As mentioned earlier, a change in a White Opal Betta’s color is not always a bad sign. Sometimes, the healthy environment and water quality of its new home causes color changes in a fish that was previously subjugated to less-than-favorable conditions at a pet shop.
That said, colorful Betta fish kept in tiny ammonia-filled cups for extended periods may feel stressed, inhibiting its true colors. As long as the red or pink hue it develops is uniform across its entire body, there is probably nothing to worry about.
And of course, White Opal Betta fish and White Dumbo Bettas with the marble gene may metamorphose over a year or so. Don’t be surprised if they switch from pink to red or blue to blue-black with the tide of time — in fact, they may continue to change colors for far longer.
At the same time, colorful Betta fish may lose their color due to various factors — most of which spell bad news. Although an aging Betta is highly likely to fade as it nears its 5-year life expectancy mark, aquarium conditions, illness, and injuries are, unfortunately, common reasons for color changes.
That said, make sure you feed the fish an enriching meat-heavy omnivorous diet, change the tank water often, and monitor the filter settings regularly to keep stress at bay.
White Opal Betta Care
Bettas are native to parts of Asia that enjoy a tropical climate most of the year. That said, place your White Opal Betta in a tank with a warm temperature that hovers between 77 and 81 degrees Fahrenheit. What’s more, this unique fish is known to be a lousy swimmer that thrives in slow-moving waters in the wild, so make sure that the tank filter is not too strong.

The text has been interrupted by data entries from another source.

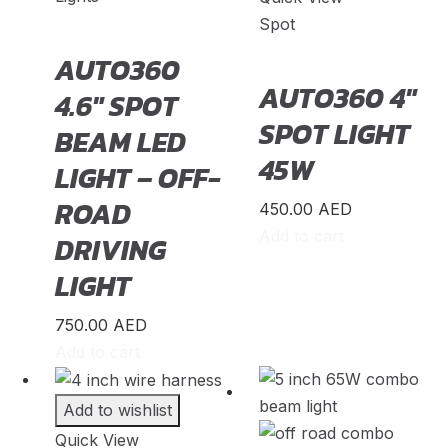
Spot
Infiniti
(
20
)
AUTO360
International
(
20
)
AUTO360 4″
4.6″ SPOT
Isuzu
(
20
)
SPOT LIGHT
BEAM LED
Iveco
(
20
)
45W
LIGHT – OFF-
JAC
(
20
)
ROAD
450.00
AED
Jaguar
(
20
)
Add to cart
DRIVING
Jeep
(
20
)
LIGHT
Jetour
(
20
)
Jinbei
(
20
)
750.00
AED
Add to cart
JMC
(
20
)
King Long
(
20
)
Add to wishlist
Koenigsegg
(
20
)
Quick View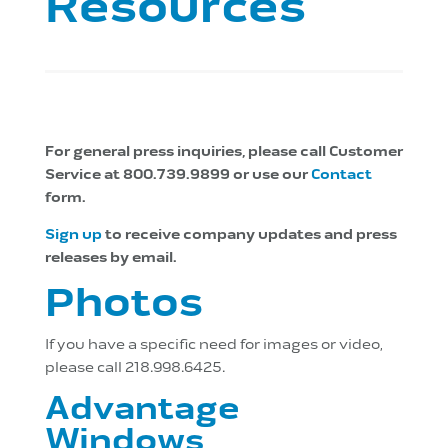
Resources
For general press inquiries, please call Customer
Service at 800.739.9899 or use our
Contact
form.
Sign up
to receive company updates and press
releases by email.
Photos
If you have a specific need for images or video,
please call 218.998.6425.
Advantage
Windows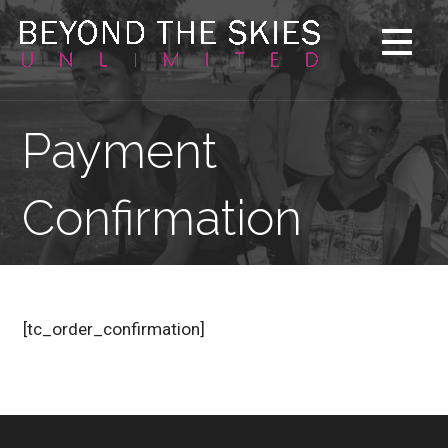
Skip
to
content
Payment
Confirmation
[tc_order_confirmation]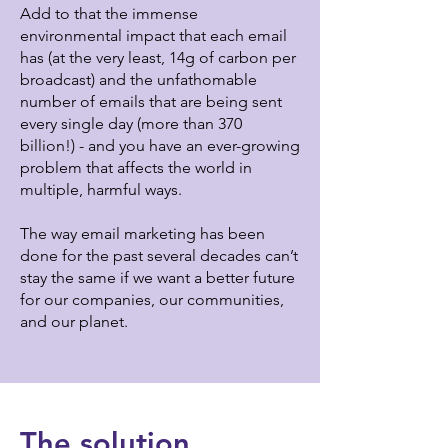
Add to that the immense
environmental impact that each email
has (at the very least, 14g of carbon per
broadcast) and the unfathomable
number of emails that are being sent
every single day (more than 370
billion!) - and you have an ever-growing
problem that affects the world in
multiple, harmful ways.
The way email marketing has been
done for the past several decades can’t
stay the same if we want a better future
for our companies, our communities,
and our planet.
The solution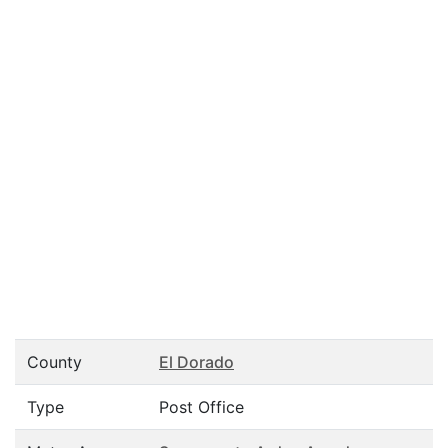
County
El Dorado
Type
Post Office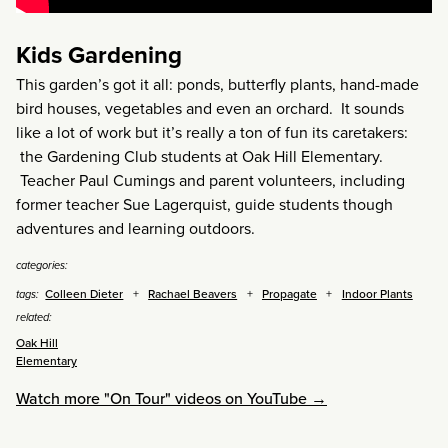
Kids Gardening
This garden’s got it all: ponds, butterfly plants, hand-made
bird houses, vegetables and even an orchard. It sounds
like a lot of work but it’s really a ton of fun its caretakers:
the Gardening Club students at Oak Hill Elementary.
Teacher Paul Cumings and parent volunteers, including
former teacher Sue Lagerquist, guide students though
adventures and learning outdoors.
categories:
Colleen Dieter
Rachael Beavers
Propagate
Indoor Plants
tags:
related:
Oak Hill
Elementary
Watch more "On Tour" videos on YouTube →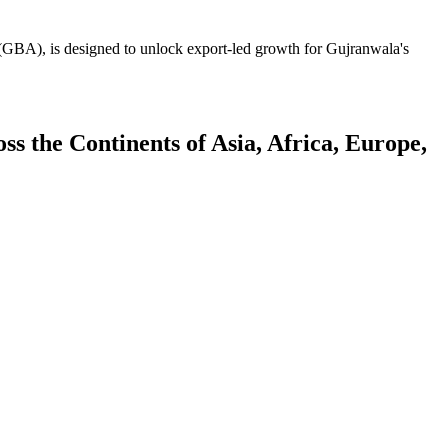
GBA), is designed to unlock export-led growth for Gujranwala's
 the Continents of Asia, Africa, Europe,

As a rule of thumb, a 5-gallon tank is enough to house one Betta fish. Although small and graceful, Betta fish are also known as the Siamese Fighting Fish due to their territorial nature. That said, they don’t get along with other fish of the same species.

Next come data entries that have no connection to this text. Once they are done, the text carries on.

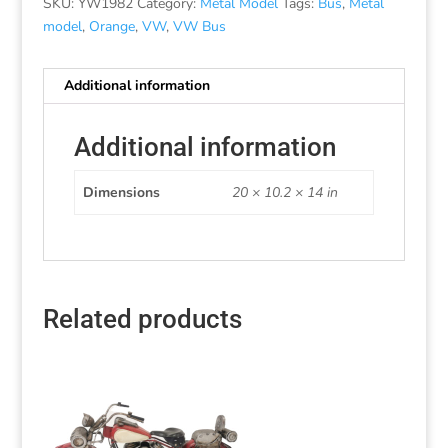
SKU:
YW1982
Category:
Metal Model
Tags:
Bus
,
Metal
model
,
Orange
,
VW
,
VW Bus
Additional information
Additional information
Dimensions
20 × 10.2 × 14 in
Related products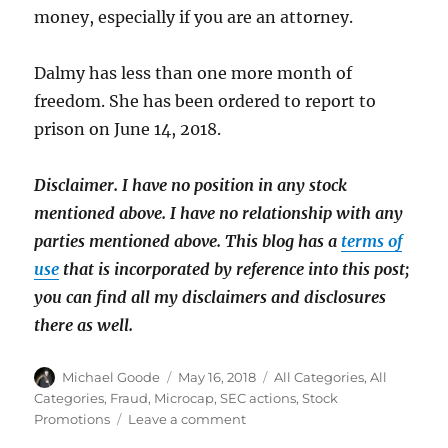
money, especially if you are an attorney.
Dalmy has less than one more month of
freedom. She has been ordered to report to
prison on June 14, 2018.
Disclaimer. I have no position in any stock
mentioned above. I have
no relationship with any
parties mentioned above. This blog has a
terms of
use
that is incorporated by reference into this post;
you can find all my disclaimers and disclosures
there as well.
Author
Posted
Categories
Michael Goode
May 16, 2018
All Categories
,
All
on
Categories
,
Fraud
,
Microcap
,
SEC actions
,
Stock
on
Promotions
Leave a comment
Penny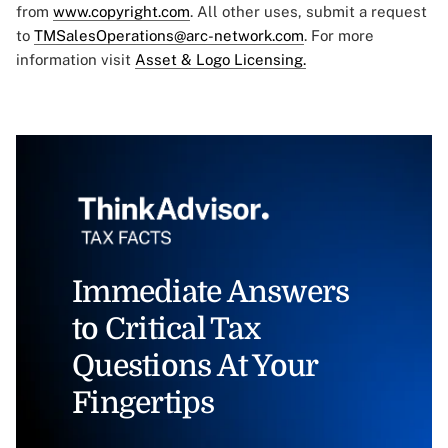
from
www.copyright.com
. All other uses, submit a request
to
TMSalesOperations@arc-network.com
. For more
information visit
Asset & Logo Licensing.
Immediate Answers
to Critical Tax
Questions At Your
Fingertips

White Opal Bettas are omnivorous and require a protein-heavy diet of brine shrimp, bloodworms, frozen and live fish food, and so on. You may supplement these with pellets that have been formulated for Betta fish. However, ensure that you don’t overfeed the fish by only sprinkling as much as it can eat within three to five minutes.
Despite their innocent demeanor, White Opal Bettas are territorial and don’t do well in pairs — regardless of whether you place two males or a male with a female in the same tank. They do well on their own and can be perfectly happy with just one bowl or tank in which they live.
White Opal Betta Names
Now that you are ready to take care of a White Opal Betta, it’s time to bring one home. Although all Bettas come with unique personalities, naming them always makes things slightly more interesting.

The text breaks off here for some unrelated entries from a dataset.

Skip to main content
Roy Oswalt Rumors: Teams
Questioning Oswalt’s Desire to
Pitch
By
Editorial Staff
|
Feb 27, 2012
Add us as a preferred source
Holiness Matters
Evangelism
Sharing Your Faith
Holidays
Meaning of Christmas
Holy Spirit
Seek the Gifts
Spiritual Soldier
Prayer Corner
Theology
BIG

That said, you can always choose to name your fish after its white sheen. Snowball, Mayonnaise, Diamond, Dove, Ghost, Moonshine, Sugar, Swan, and Vanilla are some catchy name ideas for these white fish.
However, you don’t need to pay tribute to its color and can even go in an opposite direction — perhaps, by naming it Raven or Panther!
Red, white, black, and, of course, a shimmering white — there is a Betta fish to suit every pet owner’s taste in color. Nevertheless, the essential facts to remember are your fish’s specific needs and requirements that help retain its appearance.
However, the color of a Betta fish does not only serve an aesthetic purpose. In fact, it may also reveal the fish’s feelings. That said, a color change may be a sign of growth and maturity.
Or perhaps, it indicates the fish’s relieved state of mind on moving to an enriching environment after being caged in a confined space in the corner of a pet store.
Similarly, a golden hue, white spots, or deteriorating color in a colored Betta fish may be symptoms of illness. So, don’t forget to keep a close watch on the changing colors of your White Opal Betta — whether you are simply admiring it or looking for signs of trouble.